Walmart tumbled the most in almost 35 years after cutting its full-year profit forecast due to inflationary pressures, especially in food and fuel.
The worsening outlook shook Wall Street’s faith in Walmart’s ability to cope with higher costs for merchandise, transportation and labor. The results also underscored the pressure on US consumers as soaring prices send sentiment to the lowest in a decade. Walmart and peers already were facing tough comparisons to early 2021, when federal stimulus payments bolstered household spending during the coronavirus pandemic.
Chief Executive Officer Doug McMillon said his goal is to raise prices while seeking to stay below competitors and limiting the price bumps on entry-level food items.
“Price leadership is especially important right now,” McMillon told analysts. He pledged to vowed to put the disappointing quarter “behind us and have a strong year.”
The shares sank 11% to $131.35 at the close in New York, the biggest drop since October 1987. Walmart had gained 2.4% so far this year through Monday, bucking a selloff of U.S. stocks.

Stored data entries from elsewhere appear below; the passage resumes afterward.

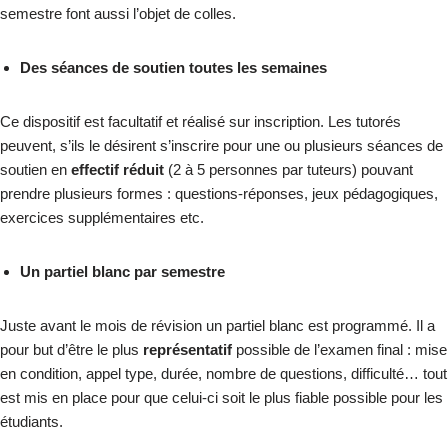
semestre font aussi l’objet de colles.
Des séances de soutien toutes les semaines
Ce dispositif est facultatif et réalisé sur inscription. Les tutorés
peuvent, s’ils le désirent s’inscrire pour une ou plusieurs séances de
soutien en
effectif réduit
(2 à 5 personnes par tuteurs) pouvant
prendre plusieurs formes : questions-réponses, jeux pédagogiques,
exercices supplémentaires etc.
Un partiel blanc par semestre
Juste avant le mois de révision un partiel blanc est programmé. Il a
pour but d’être le plus
représentatif
possible de l’examen final : mise
en condition, appel type, durée, nombre de questions, difficulté… tout
est mis en place pour que celui-ci soit le plus fiable possible pour les
étudiants.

Earnings are likely to drop about 1% this year, the retailer said in a statement Tuesday, abandoning its previous forecast for a mid-single-digit gain. In the first quarter, adjusted profit sank to $1.30 a share, below the lowest of 29 analyst estimates compiled by Bloomberg.
While revenue growth remained robust, U.S. sales of groceries accounted for much of the growth — and they tend to have lower margins than general merchandise, sales of which fell. The results are a “clear negative,” Adam Crisafulli, an analyst at Vital Knowledge, said in a note to clients.

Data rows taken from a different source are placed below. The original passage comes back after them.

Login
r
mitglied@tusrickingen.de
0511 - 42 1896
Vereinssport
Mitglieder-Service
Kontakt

“One of the world’s largest and most sophisticated companies proved unable to escape the same corporate margin pressures hurting most firms and even the sales performance isn’t as good as it looks,” he said. That’s because revenue was “driven mostly by food inflation while the discretionary merchandise category slumped 10-11%,” he said.
Walmart’s size gives it a unique perspective on the US economy, and analysts pressed the company Tuesday for insight on whether shoppers are pulling back their spending as they get squeezed by the highest inflation in four decades. The retailer said it’s seeing some consumers switch to cheaper private-label brands in the grocery, but at the same time, there’s growing demand for some high-end items like video-game consoles.
“The operating backdrop has become increasingly complex,” Edward Kelly, an analyst at Wells Fargo & Co., said in a report in which he referred to Walmart by its ticker symbol. “Consumers are starting to make tougher choices, and while WMT is well positioned for trade down as a value player, it needs to take more price.”
Surging fuel prices —spurred in part by Russia’s invasion of Ukraine — pushed up costs faster than Walmart was able to pass them along to consumers last quarter, McMillon told analysts. He also called out labor challenges and temporary overstaffing due to COVID, higher costs for containers and storage, excess inventory, and a shift in spending away from general merchandise, which typically has higher profit margins than groceries.
For the current quarter, Walmart said it now expects earnings to be “flat to up slightly” compared with a prior view of a low — to mid-single-digit increase.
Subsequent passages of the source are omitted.